Almost a year has passed since the Deepwater Horizon oil rig exploded and spewed three months of oil into the Gulf of Mexico. But less than six months after the beleaguered oil giant managed to cap that well, it is contending with a new spill of a different sort: the loss of personal information on thousands of Gulf Coast residents who had filed claims for compensation stemming from the leak.
The breach stems from the loss of a laptop by a BP employee. According to a report from The AP, the computer, which is password protected but not encrypted, contained the names, social security numbers, phone numbers, and addresses of some 13,000 claimants.
BP spokesperson, Curtis Thomas, said the oil company sent out letters notifying those affected and reported the incident to law enforcement on Monday. BP contends that none of the personal information has been misused, but nonetheless is offering to pay for any necessary credit monitoring services to the victims of the breach.
“We’re committed to the people of the Gulf Coast states affected by the Deepwater Horizon accident and spill, and we deeply regret that this occurred,” said Thomas.

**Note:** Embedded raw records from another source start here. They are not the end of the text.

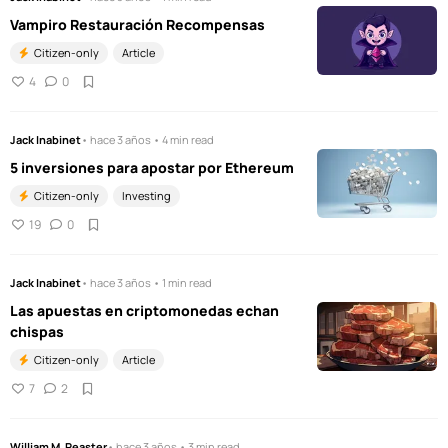
Vampiro Restauración Recompensas
Citizen-only
Article
4
0
Jack Inabinet
• hace 3 años • 4 min read
5 inversiones para apostar por Ethereum
Citizen-only
Investing
19
0
Jack Inabinet
• hace 3 años • 1 min read
Las apuestas en criptomonedas echan
chispas
Citizen-only
Article
7
2
William M. Peaster
• hace 3 años • 3 min read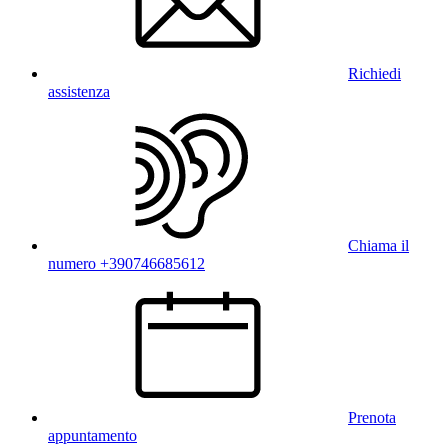
Richiedi
assistenza
Chiama il
numero +390746685612
Prenota
appuntamento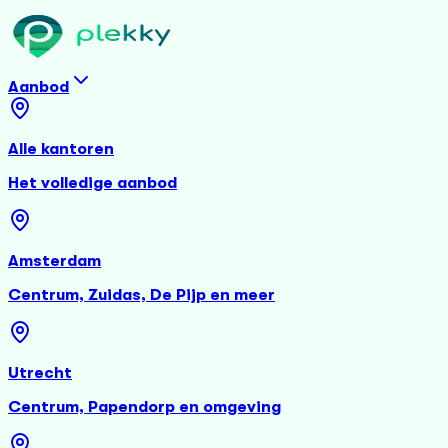
Aanbod
Alle kantoren
Het volledige aanbod
Amsterdam
Centrum, Zuidas, De Pijp en meer
Utrecht
Centrum, Papendorp en omgeving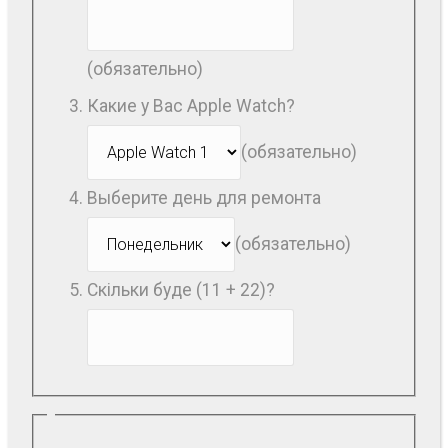
(обязательно)
Какие у Вас Apple Watch?
(обязательно)
Выберите день для ремонта
(обязательно)
Скільки буде (11 + 22)?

The employee in question lost the laptop on March 1 during business travel, nearly a month ago, when asked why so much time elapsed before reporting the incident, Thomas claimed his company was doing “due diligence and investigating” the incident, according to AP.
The breach only affects claimants who filed claims directly to BP before the Gulf Coast Claims Facility took over the compensation operation in August of last year.
This incident represents just on example in growing trend of companies accidentally exposing the personal financial information of their customers.